Data extracted from a collection:
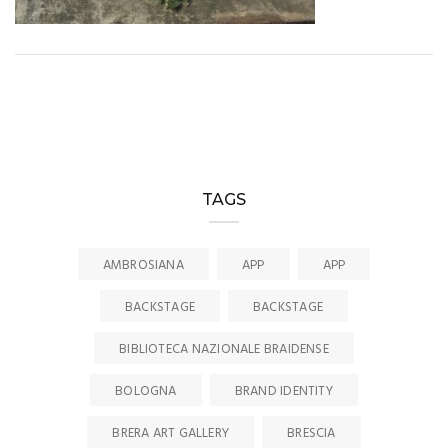
TAGS
AMBROSIANA
APP
APP
BACKSTAGE
BACKSTAGE
BIBLIOTECA NAZIONALE BRAIDENSE
BOLOGNA
BRAND IDENTITY
BRERA ART GALLERY
BRESCIA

▶ **ASSIGNMENT**
Your job is to repeat every entry exactly, keeping all pictures out of the copy.

▶ **RESPONSE**
TAGS
AMBROSIANA
APP
APP
BACKSTAGE
BACKSTAGE
BIBLIOTECA NAZIONALE BRAIDENSE
BOLOGNA
BRAND IDENTITY
BRERA ART GALLERY
BRESCIA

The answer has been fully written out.